Exercise prompt
Filter the data for "pile" and copy matching lines.

******************************

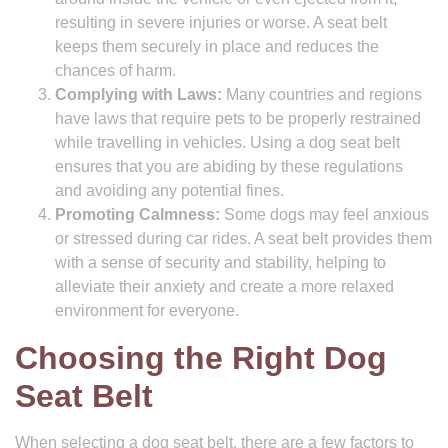
resulting in severe injuries or worse. A seat belt
keeps them securely in place and reduces the
chances of harm.
Complying with Laws:
Many countries and regions
have laws that require pets to be properly restrained
while travelling in vehicles. Using a dog seat belt
ensures that you are abiding by these regulations
and avoiding any potential fines.
Promoting Calmness:
Some dogs may feel anxious
or stressed during car rides. A seat belt provides them
with a sense of security and stability, helping to
alleviate their anxiety and create a more relaxed
environment for everyone.
Choosing the Right Dog
Seat Belt
When selecting a dog seat belt, there are a few factors to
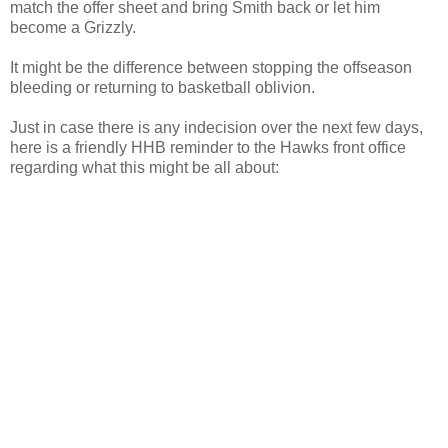
match the offer sheet and bring Smith back or let him
become a
Grizzly
.
It might be the difference between stopping the
offseason
bleeding or returning to basketball oblivion.
Just in case there is any indecision over the next few days,
here is a friendly
HHB
reminder to the Hawks front office
regarding what this might be all about:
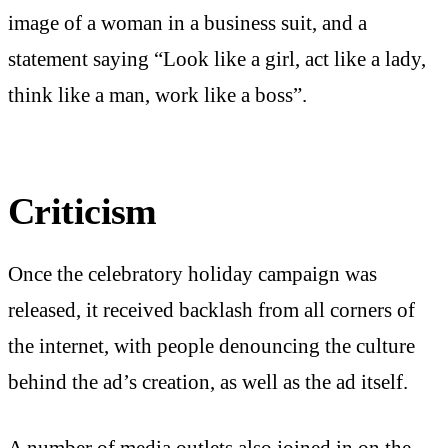
image of a woman in a business suit, and a
statement saying “Look like a girl, act like a lady,
think like a man, work like a boss”.
Criticism
Once the celebratory holiday campaign was
released, it received backlash from all corners of
the internet, with people denouncing the culture
behind the ad’s creation, as well as the ad itself.
A number of media outlets also joined in on the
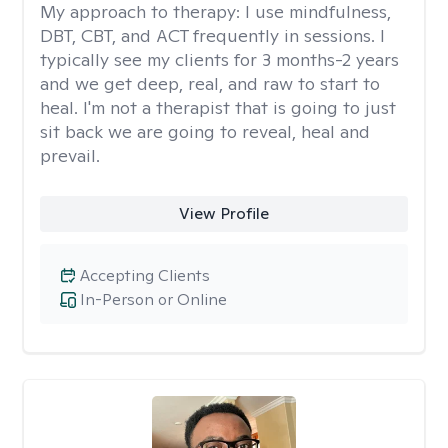
My approach to therapy:
I use mindfulness,
DBT, CBT, and ACT frequently in sessions. I
typically see my clients for 3 months-2 years
and we get deep, real, and raw to start to
heal. I'm not a therapist that is going to just
sit back we are going to reveal, heal and
prevail.
View Profile
Accepting Clients
In-Person or Online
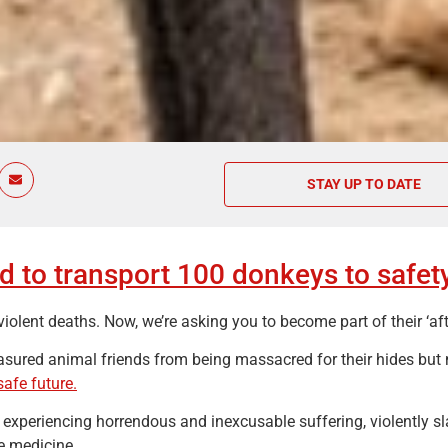
STAY UP TO DATE
 to transport 100 donkeys to safety
lent deaths. Now, we’re asking you to become part of their ‘aft
asured animal friends from being massacred for their hides but
safe future.
 experiencing horrendous and inexcusable suffering, violently sl
e medicine.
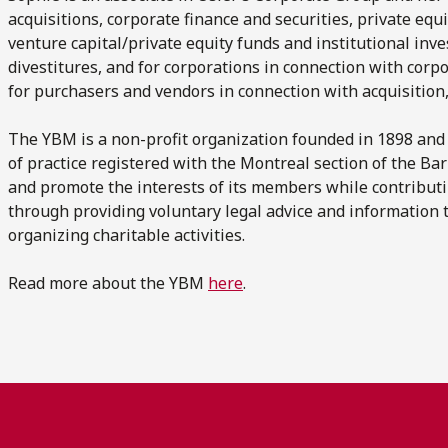
acquisitions, corporate finance and securities, private equi
venture capital/private equity funds and institutional inve
divestitures, and for corporations in connection with corpo
for purchasers and vendors in connection with acquisition
The YBM is a non-profit organization founded in 1898 and
of practice registered with the Montreal section of the 
and promote the interests of its members while contribut
through providing voluntary legal advice and information 
organizing charitable activities.
Read more about the YBM
here
.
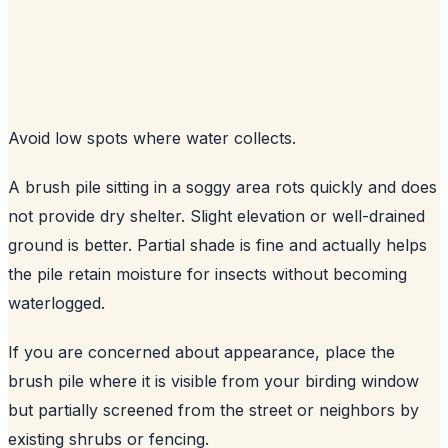
Avoid low spots where water collects.
A brush pile sitting in a soggy area rots quickly and does
not provide dry shelter. Slight elevation or well-drained
ground is better. Partial shade is fine and actually helps
the pile retain moisture for insects without becoming
waterlogged.
If you are concerned about appearance, place the
brush pile where it is visible from your birding window
but partially screened from the street or neighbors by
existing shrubs or fencing.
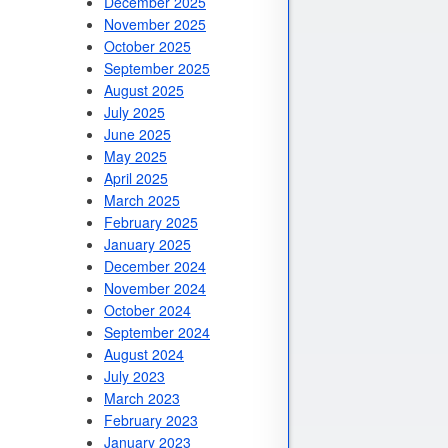
December 2025
November 2025
October 2025
September 2025
August 2025
July 2025
June 2025
May 2025
April 2025
March 2025
February 2025
January 2025
December 2024
November 2024
October 2024
September 2024
August 2024
July 2023
March 2023
February 2023
January 2023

******************************

Answer box
A brush pile sitting in a soggy area rots quickly and does
the pile retain moisture for insects without becoming
brush pile where it is visible from your birding window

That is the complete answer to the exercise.